> [DIRECTIONS FOR THIS TASK] Please return the listing below exactly, without any of its pictures.
★ ★ ★ ★ ★
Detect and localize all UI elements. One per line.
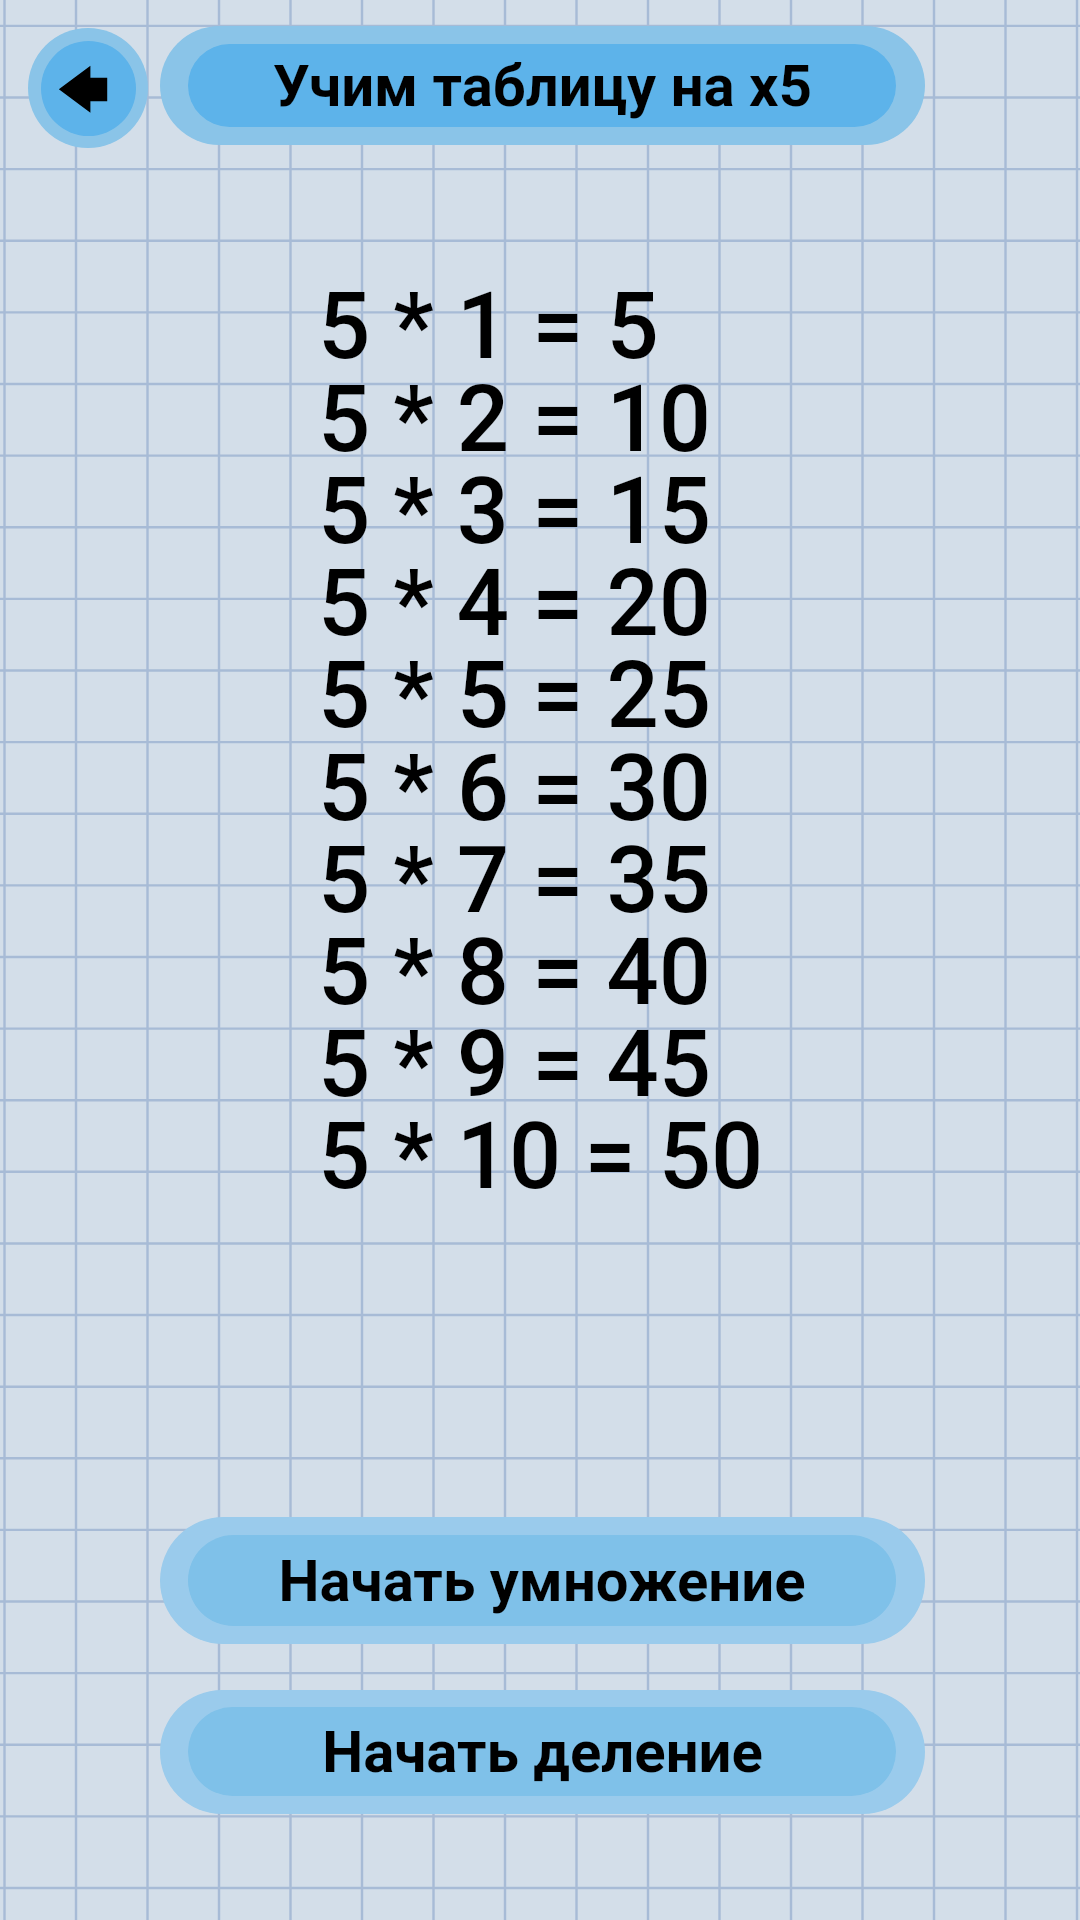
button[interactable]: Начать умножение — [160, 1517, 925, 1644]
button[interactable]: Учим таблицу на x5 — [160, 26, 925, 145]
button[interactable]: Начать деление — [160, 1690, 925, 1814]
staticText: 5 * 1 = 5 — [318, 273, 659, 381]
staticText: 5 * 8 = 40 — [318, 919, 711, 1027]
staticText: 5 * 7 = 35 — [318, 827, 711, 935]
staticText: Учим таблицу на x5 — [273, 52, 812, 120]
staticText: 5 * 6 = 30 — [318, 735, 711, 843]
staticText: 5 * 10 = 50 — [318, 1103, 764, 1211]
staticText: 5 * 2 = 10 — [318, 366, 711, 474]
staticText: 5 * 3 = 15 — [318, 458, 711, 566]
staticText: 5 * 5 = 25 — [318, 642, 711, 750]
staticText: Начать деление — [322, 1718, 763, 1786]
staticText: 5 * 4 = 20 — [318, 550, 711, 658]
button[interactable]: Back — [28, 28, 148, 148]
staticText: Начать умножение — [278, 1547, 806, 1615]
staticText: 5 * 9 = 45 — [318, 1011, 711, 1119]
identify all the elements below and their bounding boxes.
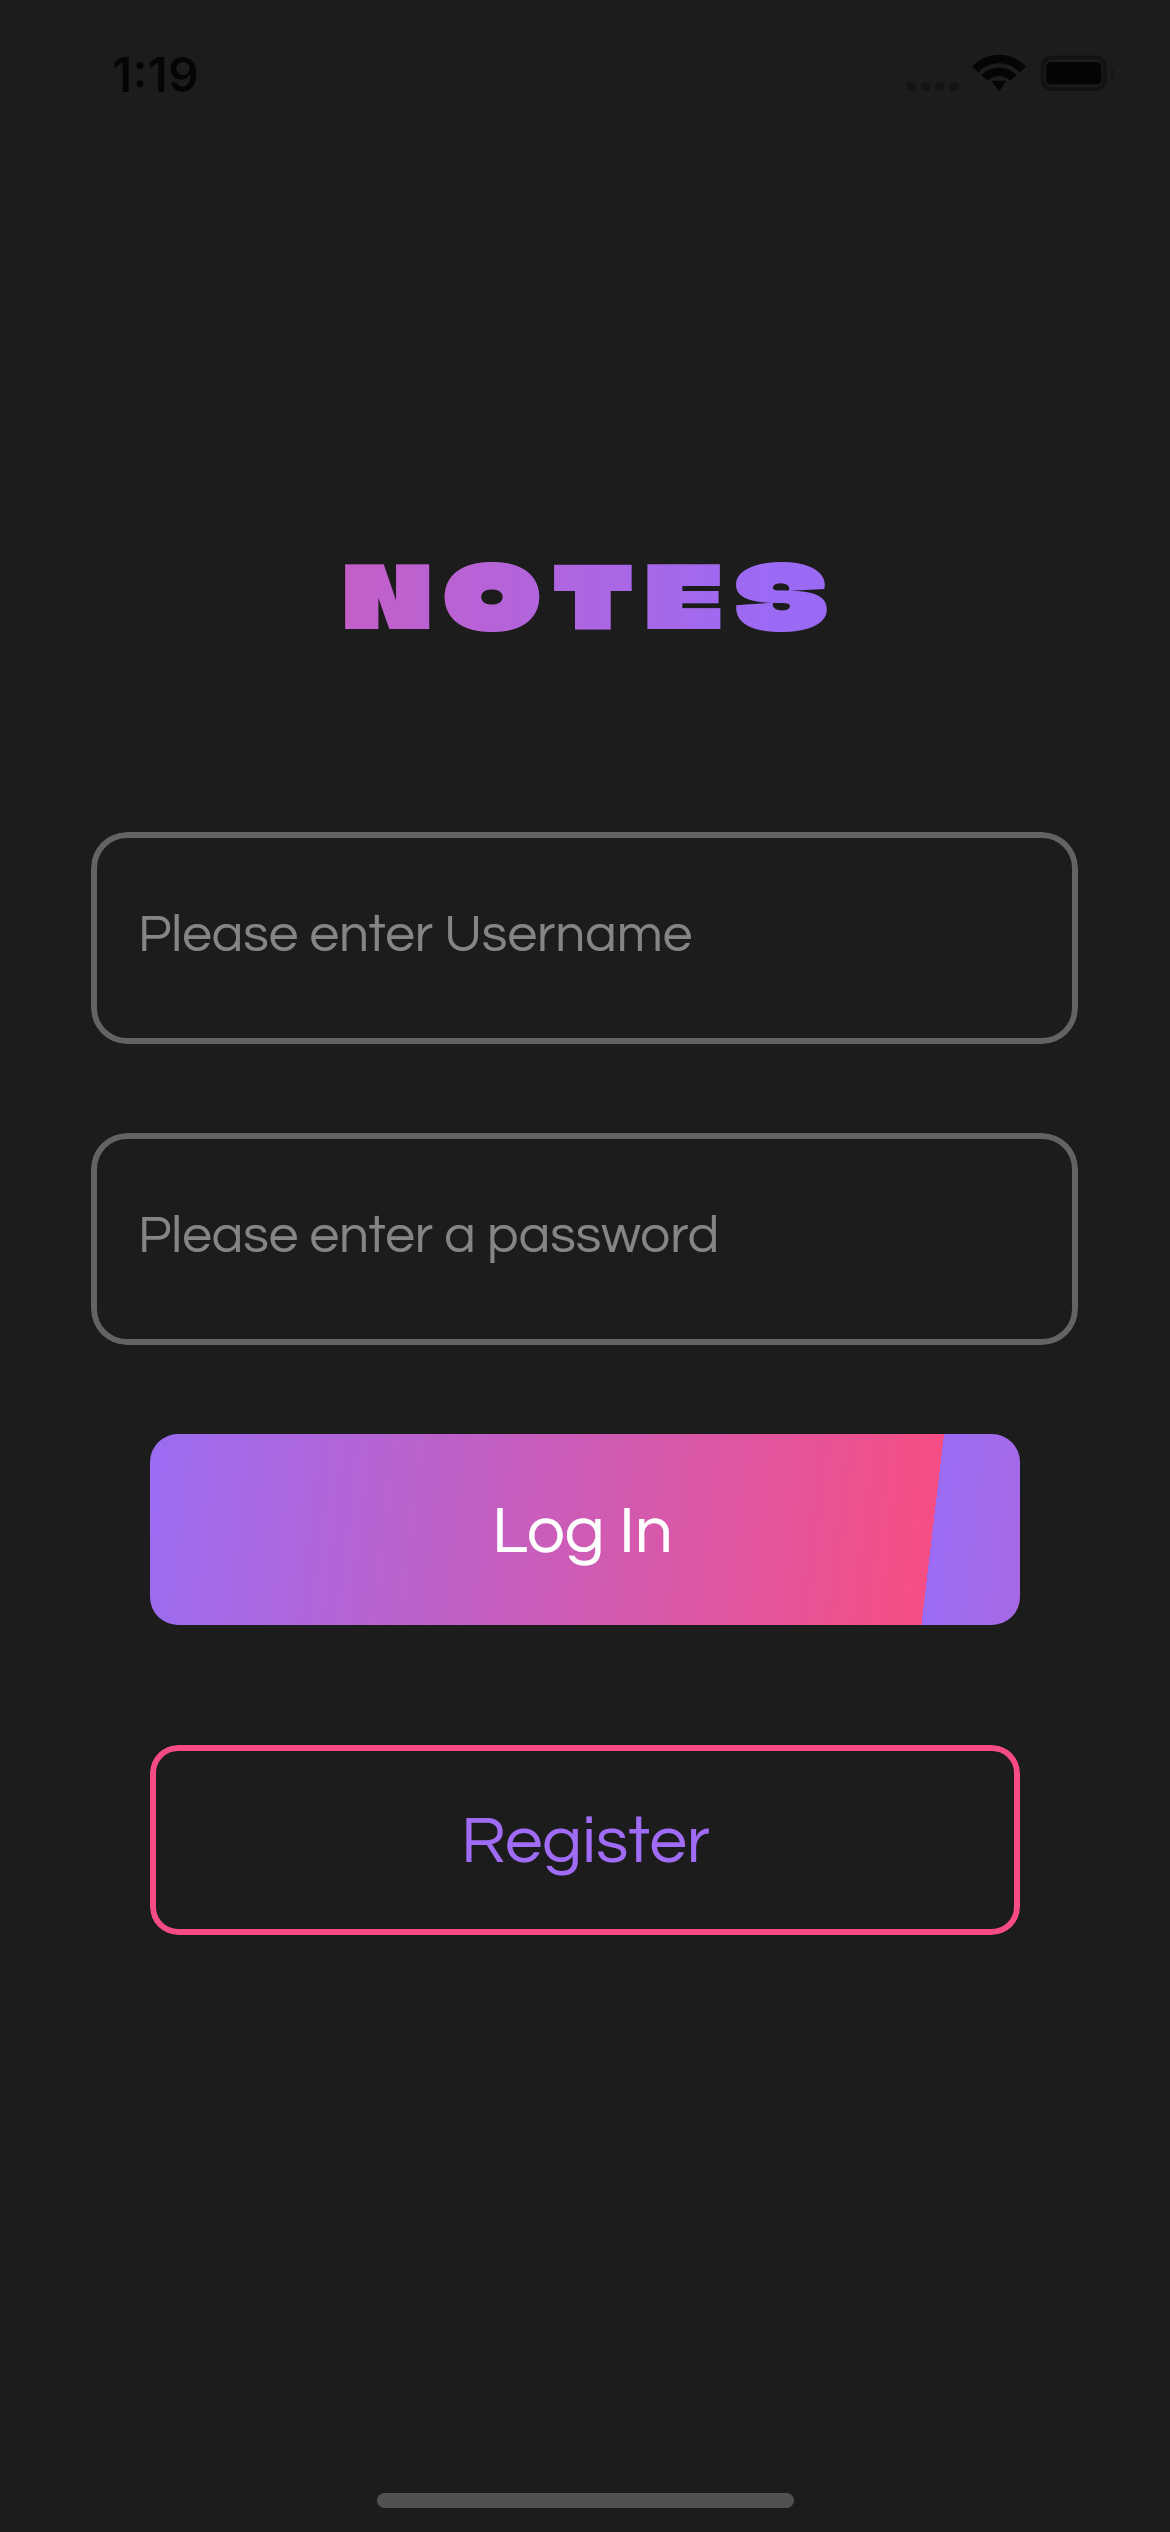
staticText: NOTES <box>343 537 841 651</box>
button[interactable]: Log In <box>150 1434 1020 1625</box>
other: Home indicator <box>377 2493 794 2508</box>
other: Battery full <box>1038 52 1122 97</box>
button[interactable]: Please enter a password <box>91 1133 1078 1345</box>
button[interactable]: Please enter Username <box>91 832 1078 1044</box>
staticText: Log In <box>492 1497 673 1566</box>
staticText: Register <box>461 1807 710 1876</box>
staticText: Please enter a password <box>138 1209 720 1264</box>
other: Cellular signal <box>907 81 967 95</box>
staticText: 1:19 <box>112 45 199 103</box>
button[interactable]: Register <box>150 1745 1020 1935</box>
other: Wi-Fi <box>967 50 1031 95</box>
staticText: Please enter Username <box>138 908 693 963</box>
★ ★ ★ ★ ★
> [YOUR RESPONSE]
Detect and localize all UI elements. One per line.
button[interactable]: Начать умножение — [160, 1517, 925, 1644]
button[interactable]: Учим таблицу на x5 — [160, 26, 925, 145]
button[interactable]: Начать деление — [160, 1690, 925, 1814]
staticText: 5 * 1 = 5 — [318, 273, 659, 381]
staticText: 5 * 8 = 40 — [318, 919, 711, 1027]
staticText: 5 * 7 = 35 — [318, 827, 711, 935]
staticText: Учим таблицу на x5 — [273, 52, 812, 120]
staticText: 5 * 6 = 30 — [318, 735, 711, 843]
staticText: 5 * 10 = 50 — [318, 1103, 764, 1211]
staticText: 5 * 2 = 10 — [318, 366, 711, 474]
staticText: 5 * 3 = 15 — [318, 458, 711, 566]
staticText: 5 * 5 = 25 — [318, 642, 711, 750]
staticText: Начать деление — [322, 1718, 763, 1786]
staticText: 5 * 4 = 20 — [318, 550, 711, 658]
button[interactable]: Back — [28, 28, 148, 148]
staticText: Начать умножение — [278, 1547, 806, 1615]
staticText: 5 * 9 = 45 — [318, 1011, 711, 1119]
identify all the elements below and their bounding boxes.
staticText: NOTES <box>343 537 841 651</box>
button[interactable]: Log In <box>150 1434 1020 1625</box>
other: Home indicator <box>377 2493 794 2508</box>
other: Battery full <box>1038 52 1122 97</box>
button[interactable]: Please enter a password <box>91 1133 1078 1345</box>
button[interactable]: Please enter Username <box>91 832 1078 1044</box>
staticText: Log In <box>492 1497 673 1566</box>
staticText: Register <box>461 1807 710 1876</box>
staticText: Please enter a password <box>138 1209 720 1264</box>
other: Cellular signal <box>907 81 967 95</box>
staticText: 1:19 <box>112 45 199 103</box>
button[interactable]: Register <box>150 1745 1020 1935</box>
other: Wi-Fi <box>967 50 1031 95</box>
staticText: Please enter Username <box>138 908 693 963</box>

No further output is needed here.